## What needs to be done:
Search the material below for the word "Alerta" and copy every line in which it occurs.

## Supplied data:

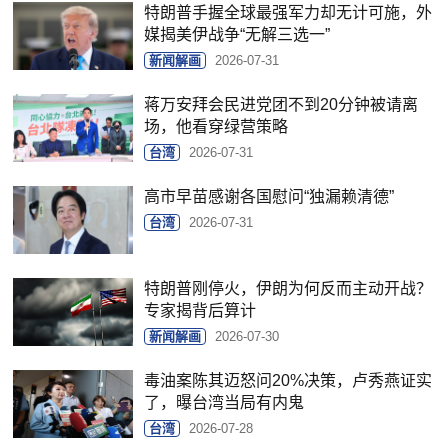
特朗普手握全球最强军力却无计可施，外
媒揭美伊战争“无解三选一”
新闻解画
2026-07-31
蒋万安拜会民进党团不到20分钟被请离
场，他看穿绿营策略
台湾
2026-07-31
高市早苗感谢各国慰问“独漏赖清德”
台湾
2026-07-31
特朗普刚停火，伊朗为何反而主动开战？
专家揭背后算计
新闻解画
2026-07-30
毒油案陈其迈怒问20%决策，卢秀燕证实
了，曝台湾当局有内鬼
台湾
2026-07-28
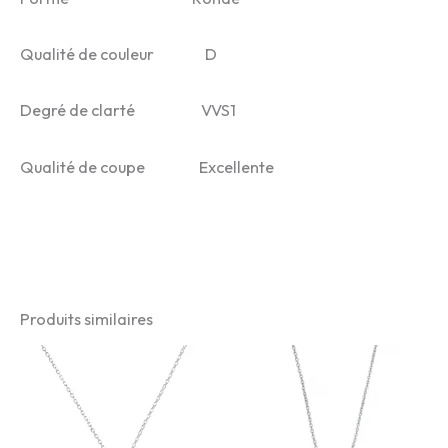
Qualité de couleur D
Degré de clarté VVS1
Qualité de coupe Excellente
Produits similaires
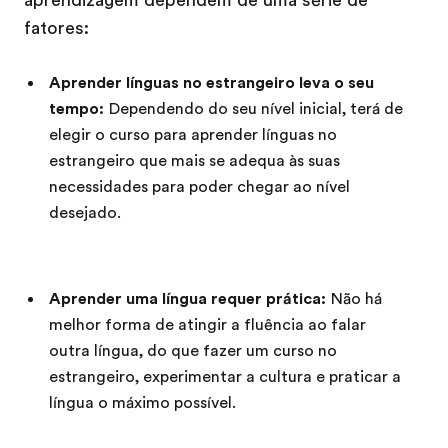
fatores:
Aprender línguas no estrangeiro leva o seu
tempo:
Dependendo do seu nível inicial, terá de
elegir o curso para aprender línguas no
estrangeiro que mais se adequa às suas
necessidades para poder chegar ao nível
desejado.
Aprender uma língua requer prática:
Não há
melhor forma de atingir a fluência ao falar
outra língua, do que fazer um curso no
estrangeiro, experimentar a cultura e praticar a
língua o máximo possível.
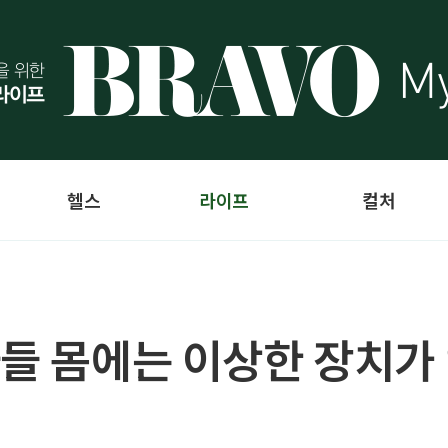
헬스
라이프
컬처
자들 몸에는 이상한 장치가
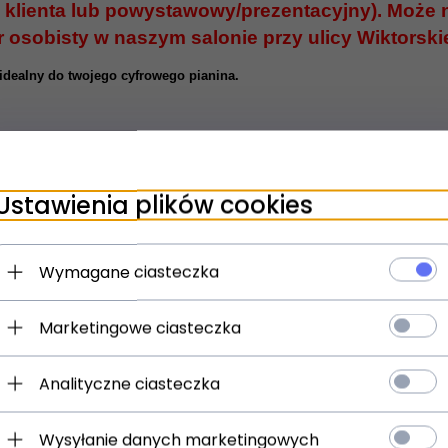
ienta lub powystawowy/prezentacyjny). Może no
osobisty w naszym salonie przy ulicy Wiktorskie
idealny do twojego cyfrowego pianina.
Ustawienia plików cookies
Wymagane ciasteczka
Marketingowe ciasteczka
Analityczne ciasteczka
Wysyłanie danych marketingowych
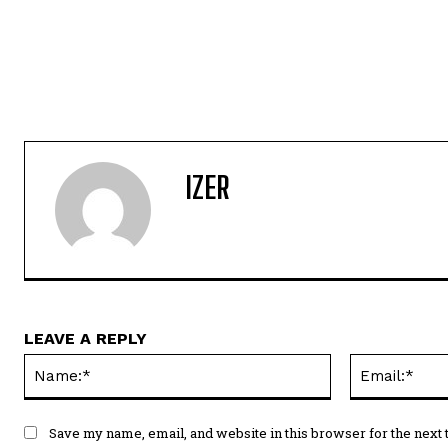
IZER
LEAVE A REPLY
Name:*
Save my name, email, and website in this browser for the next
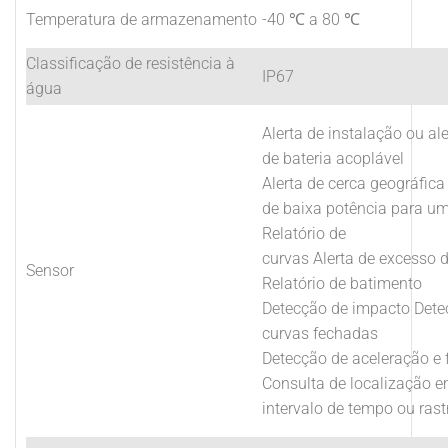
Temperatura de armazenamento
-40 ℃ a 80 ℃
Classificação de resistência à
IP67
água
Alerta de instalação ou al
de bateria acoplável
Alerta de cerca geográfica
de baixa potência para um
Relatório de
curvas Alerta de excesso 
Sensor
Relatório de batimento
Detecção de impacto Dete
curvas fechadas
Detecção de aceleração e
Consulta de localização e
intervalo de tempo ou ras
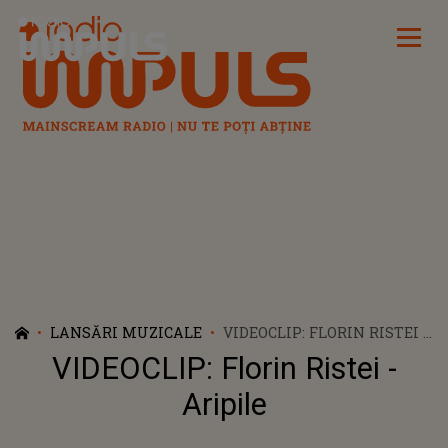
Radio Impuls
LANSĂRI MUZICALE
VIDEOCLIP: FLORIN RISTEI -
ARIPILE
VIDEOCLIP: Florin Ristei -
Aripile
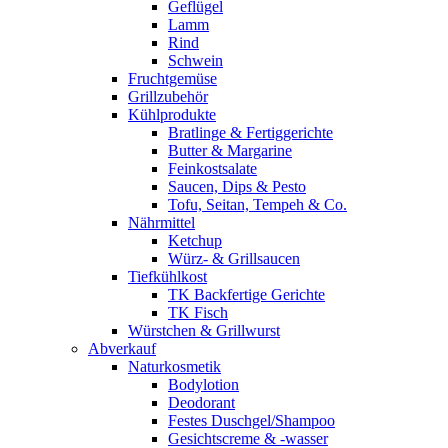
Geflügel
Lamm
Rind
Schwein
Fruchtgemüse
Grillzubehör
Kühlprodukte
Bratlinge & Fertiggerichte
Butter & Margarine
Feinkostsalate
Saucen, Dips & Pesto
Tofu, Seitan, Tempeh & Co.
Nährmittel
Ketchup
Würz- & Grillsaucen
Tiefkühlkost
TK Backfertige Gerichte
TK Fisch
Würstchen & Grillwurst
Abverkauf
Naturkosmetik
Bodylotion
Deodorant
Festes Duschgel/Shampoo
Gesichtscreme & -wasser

## Answer area:
Alerta de instalação ou al
Alerta de cerca geográfica
curvas Alerta de excesso 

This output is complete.